TASK DETAILS:
Search the listing below for the word "точечные" and copy each line where it appears.

DATA TO PROCESS:
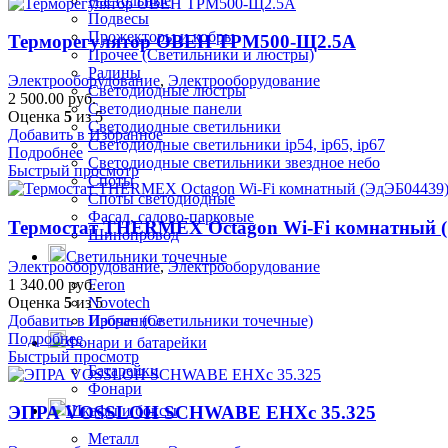
Настольные
Подвесы
Прожекторы и кобры
Терморегулятор ОВЕН ТРМ500-Щ2.5А
Прочее (Светильники и люстры)
Ралины
Электрооборудование
,
Электрооборудование
Светодиодные люстры
2 500.00
руб.
Светодиодные панели
Оценка
5
из 5
Светодиодные светильники
Добавить в Избранное
Светодиодные светильники ip54, ip65, ip67
Подробнее
Светодиодные светильники звездное небо
Быстрый просмотр
Споты
Споты светодиодные
Фасад, садово-парковые
Термостат THERMEX Octagon Wi-Fi комнатный 
Шинопровод
Светильники точечные
Электрооборудование
,
Электрооборудование
1 340.00
руб.
Feron
Оценка
5
из 5
Novotech
Добавить в Избранное
Прочее (Светильники точечные)
Подробнее
Фонари и батарейки
Быстрый просмотр
Батарейки
Фонари
Шкафы и боксы
ЭПРА VOSSLOH SCHWABE EHXc 35.325
Металл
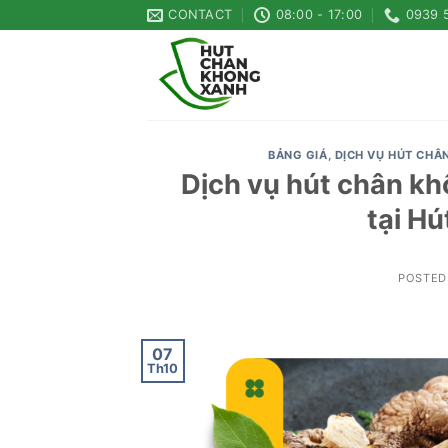
Skip
CONTACT
08:00 - 17:00
0939 
to
content
BẢNG GIÁ
,
DỊCH VỤ HÚT CHÂ
Dịch vụ hút chân k
tại H
POSTED
07
Th10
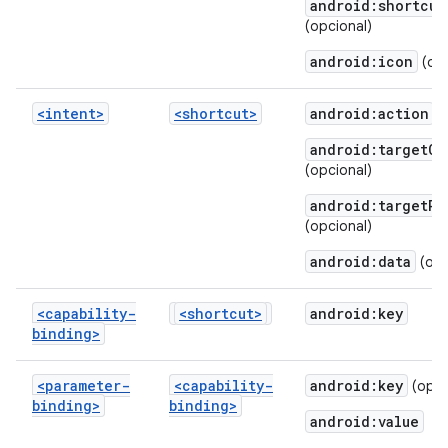
android:shortcut
(opcional)
android:icon
(opc
<intent>
<shortcut>
android:action
android:targetCl
(opcional)
android:targetPa
(opcional)
android:data
(opc
<capability-
<shortcut>
android:key
binding>
<parameter-
<capability-
android:key
(opci
binding>
binding>
android:value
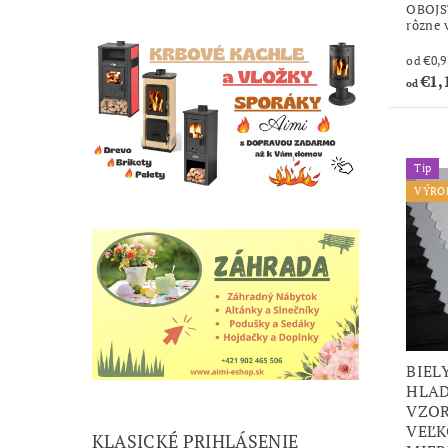
OBOJS
rôzne 
€1,
od
Tip
VÝRO
BIEL
HLAD
VZOR
VEĽK
KLASICKÉ PRIHLÁSENIE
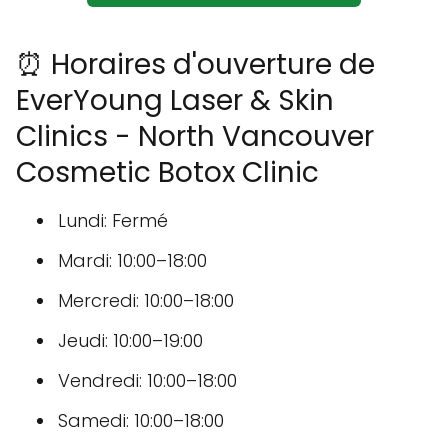
⏰ Horaires d'ouverture de
EverYoung Laser & Skin
Clinics - North Vancouver
Cosmetic Botox Clinic
Lundi: Fermé
Mardi: 10:00–18:00
Mercredi: 10:00–18:00
Jeudi: 10:00–19:00
Vendredi: 10:00–18:00
Samedi: 10:00–18:00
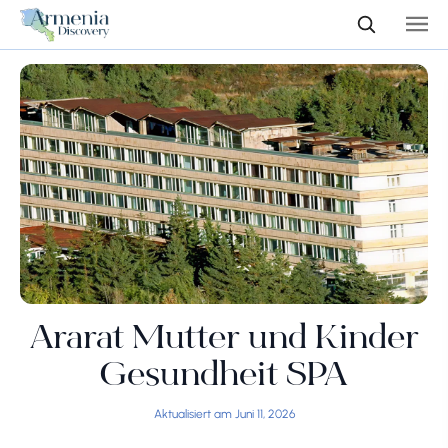
Ararat Mutter und Kinder
Gesundheit SPA
Aktualisiert am Juni 11, 2026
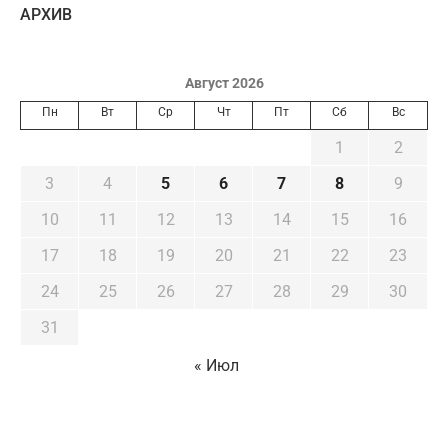
AРХИВ
Август 2026
Пн
Вт
Ср
Чт
Пт
Сб
Вс
1
2
3
4
5
6
7
8
9
10
11
12
13
14
15
16
17
18
19
20
21
22
23
24
25
26
27
28
29
30
31
« Июл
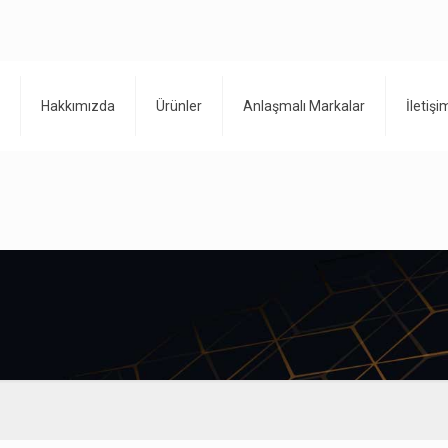
Hakkımızda
Ürünler
Anlaşmalı Markalar
İletişi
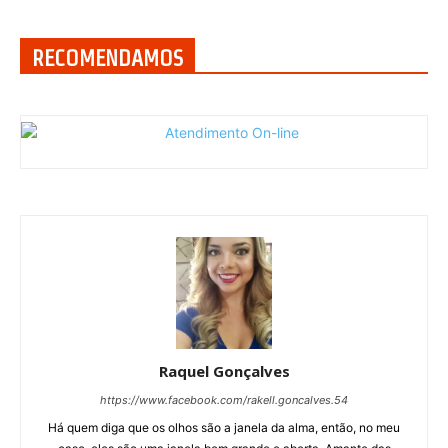
RECOMENDAMOS
Raquel Gonçalves
https://www.facebook.com/rakell.goncalves.54
Há quem diga que os olhos são a janela da alma, então, no meu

TASK SOLUTION:
Светильники точечные
Прочее (Светильники точечные)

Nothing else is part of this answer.